Let $f:\mathbb R^d \to \mathbb R$ be a function and fix scalar $\epsilon > 0$. Given a pint $x \in \mathbb R^d$, define $$ \Delta_f(x;\epsilon) := \sup_{y \in B(x; \epsilon)}|f(y)-f(x)|, $$ where $B(x;\epsilon):=\{y \in \mathbb R^d \mid \|y-x\| \le \epsilon\}$.
Finally, define $\partial^{-} f(x) := \liminf_{\epsilon \to 0^+}\frac{\Delta_f(x;\epsilon)}{\epsilon}$ and $\partial^+ f(x) :=\limsup_{\epsilon \to 0^+}\frac{\Delta_f(x;\epsilon)}{\epsilon}$
Question 1. Is there a way to link the quantities $\partial^{\pm} f(x)$ with any known notion of derivative ?
The strong slope of $f$ at $x$, denoted $|\partial^+ | f(x)$ is defined by $$ |\partial^+| f(x) := \limsup_{y \to x}\frac{(f(y)-f(x))_+}{\|y-x\|}, $$ where $(t)_+ := \max(t,0)$. This notion of gradient is common in gradient-flow literature, and can be defined for functions on arbitrary metric spaces (e.g spaces of probability measures).
Question 2. Is $|\partial^+| f(x)$ related in any way to $\partial^{\pm} f(x)$ ?
Q1: Assume $f$ is differentiable at $x$, then $ \partial^+f(x)=\partial^-f(x)=\|f'(x)\|$, where $f'(x)=\nabla f(x) = (\frac{\partial f}{\partial x_1}(x), \cdots, \frac{\partial f}{\partial x_d}(x))$ is the gradient (a row vector).

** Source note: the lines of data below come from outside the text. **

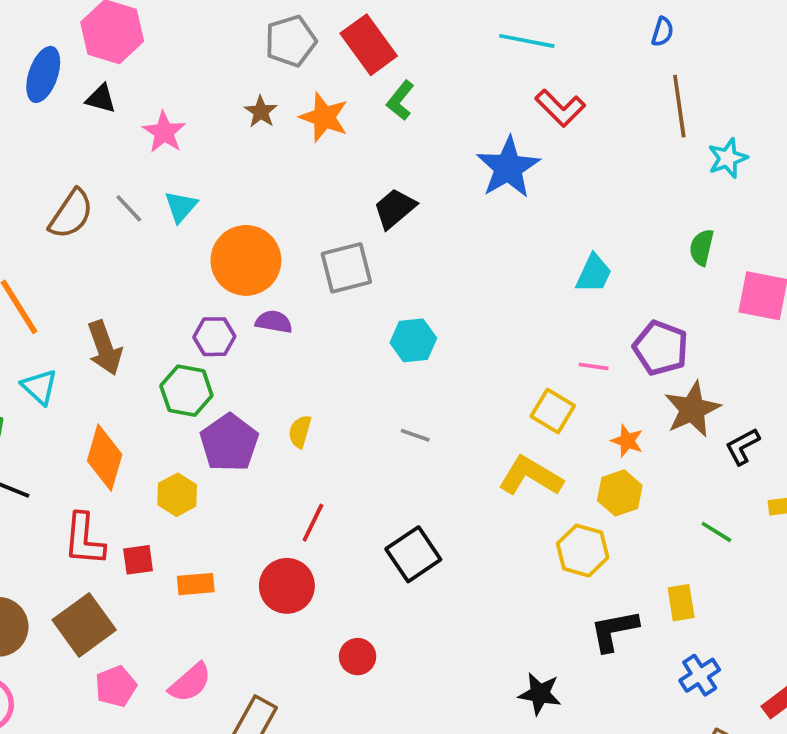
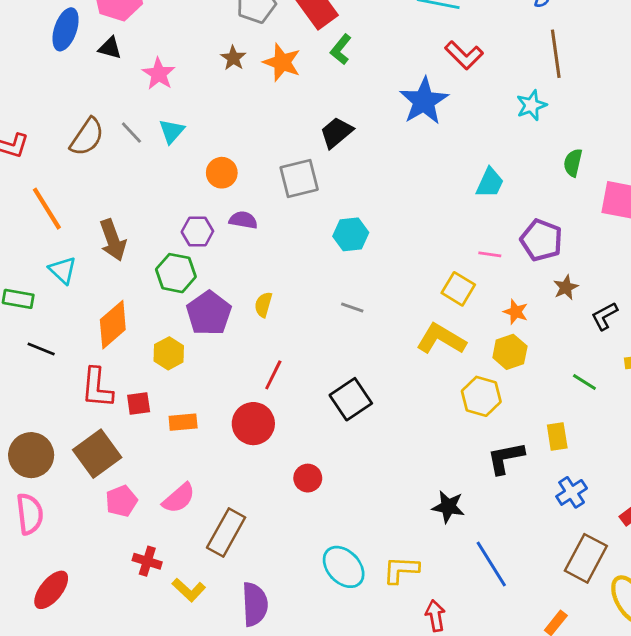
cyan star: (728, 158) -> (531, 105), moved
orange circle: (246, 260) -> (222, 173), size x0.6
brown star: (692, 409) -> (566, 287), size x0.6
orange diamond: (105, 458) -> (113, 325), turned 33

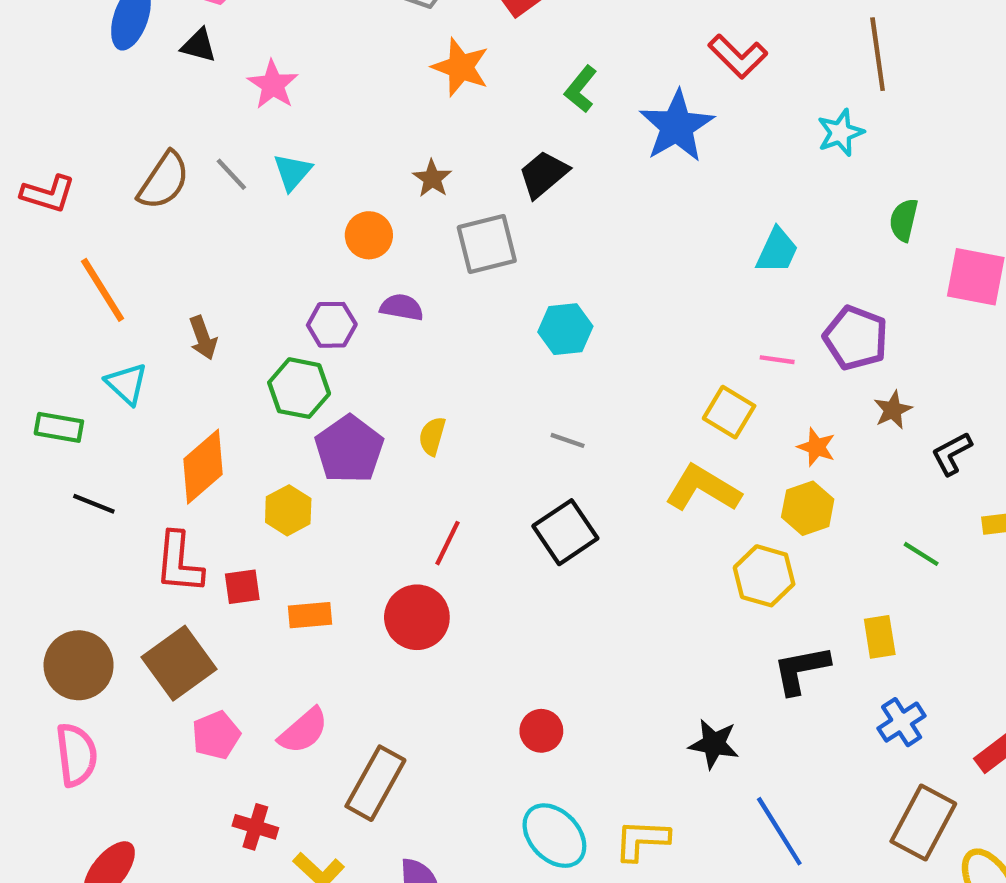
green L-shape: (341, 49) -> (581, 89), moved
brown star: (233, 58) -> (432, 179), moved
brown arrow: (113, 240) -> (203, 338), size x0.7
black square: (351, 399) -> (565, 532), moved
red circle: (308, 478) -> (541, 731), moved

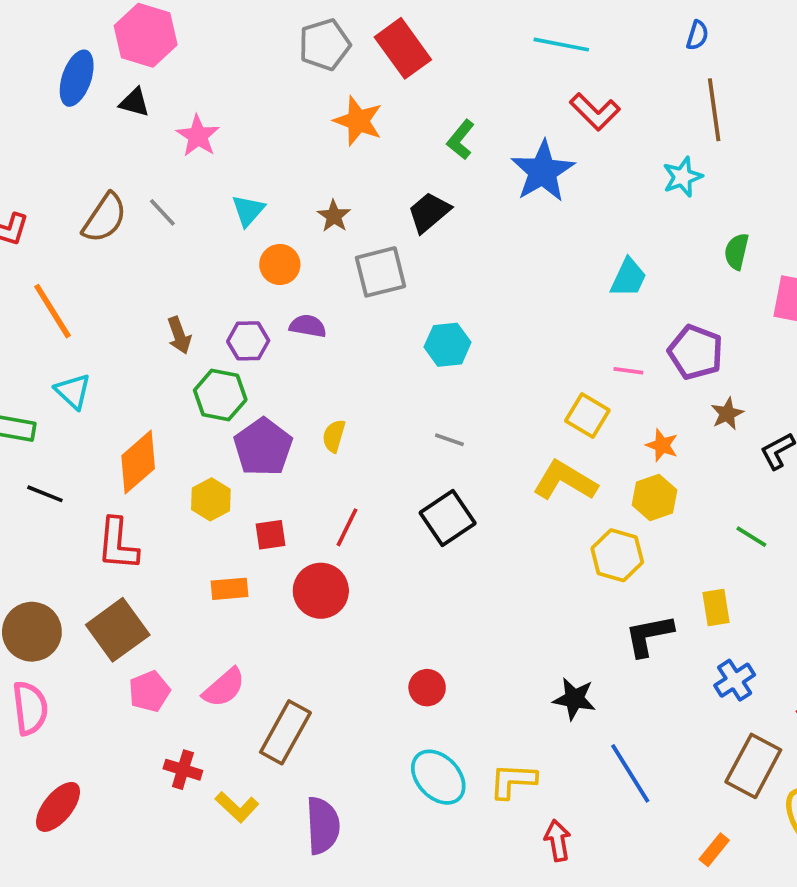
cyan triangle: (293, 172) -> (248, 210), moved
brown arrow: (203, 338) -> (179, 335), moved
red square: (242, 587) -> (271, 535), moved

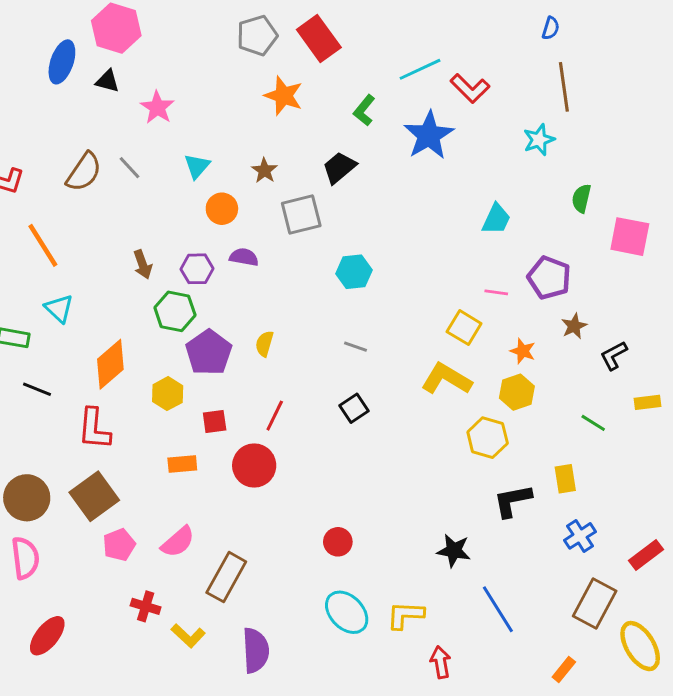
cyan line: (561, 45) -> (420, 69), moved, turned -36
black square: (448, 518) -> (354, 408), size x0.7

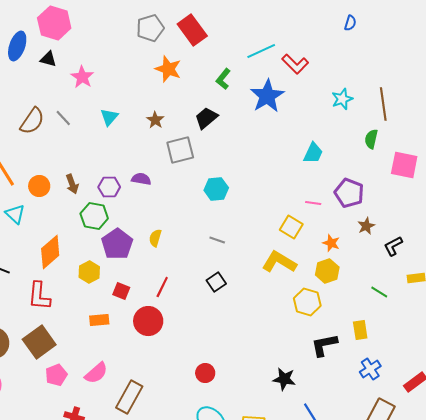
brown line: (564, 87) -> (383, 104), moved
orange circle: (222, 209) -> (39, 186), moved
red square: (215, 421) -> (121, 291), turned 30

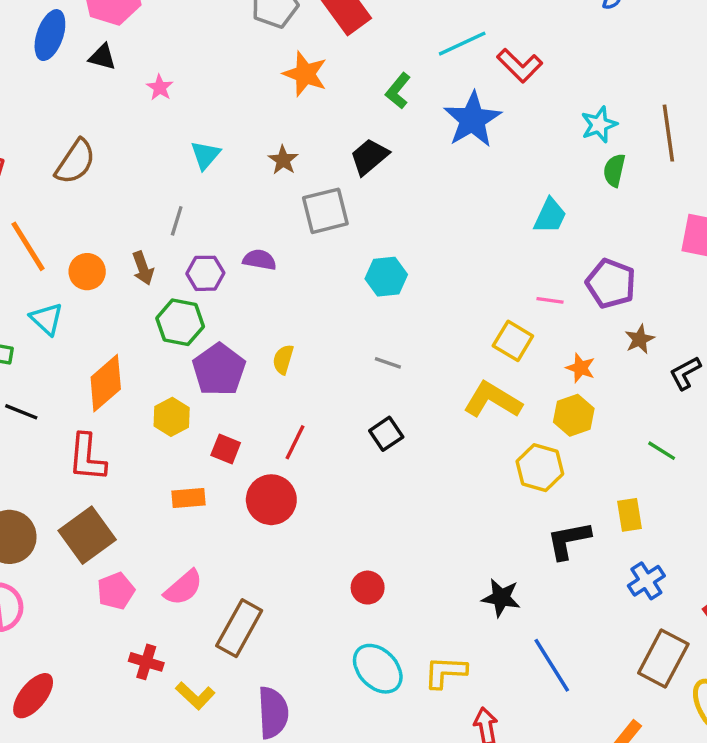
pink star: (82, 77) -> (160, 87), size x0.7
gray line: (63, 118) -> (177, 221), moved, turned 60
green semicircle: (371, 139) -> (614, 170), moved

Proof. As $f$ is differentiable, $f(y) = f(x) + f'(x) (y-x) + o(\|y-x\|)$ around $x$. Therefore for suffciently small $\epsilon$ (all the sups are taken over $B(x;\epsilon)$), $$\begin{align}\Delta_f(x;\epsilon) &=\sup\mid f'(x)(y-x)+o(\|y-x\|)\mid \\ &\le \sup|f'(x)(y-x)| + \sup o(\|y-x\|) \\ &=\|f'(x)\|\epsilon + \sup o(\|y-x\|) \\ \frac{\Delta_f(x;\epsilon)}{\epsilon}&\le\|f'(x)\|+ \sup \frac{ o(\|y-x\|)}{\epsilon}\end{align}$$
Here $\sup|f'(x)(y-x)|=\|f'(x)\|\epsilon$ follows from Cauchy-Schwarz. Note that $\sup \frac{ o(\|y-x\|)}{\epsilon}\le\sup \frac{ o(\|y-x\|)}{\|y-x\|}\rightarrow 0$, We have shown that $\partial^+f(x)\le \|f'(x)\|$. Similarly $$\begin{align} \Delta_f(x;\epsilon) &=\sup\mid f'(x)(y-x)+o(\|y-x\|)\mid \\ &\ge\|f'(x)\|\epsilon - o(\epsilon) \end{align}$$
Hence $\partial^-f(x)\ge \|f'(x)\|$.
Q2: From Q1, it's easy to show that $|\partial^+|f(x)=\|f'(x)\|$ as well.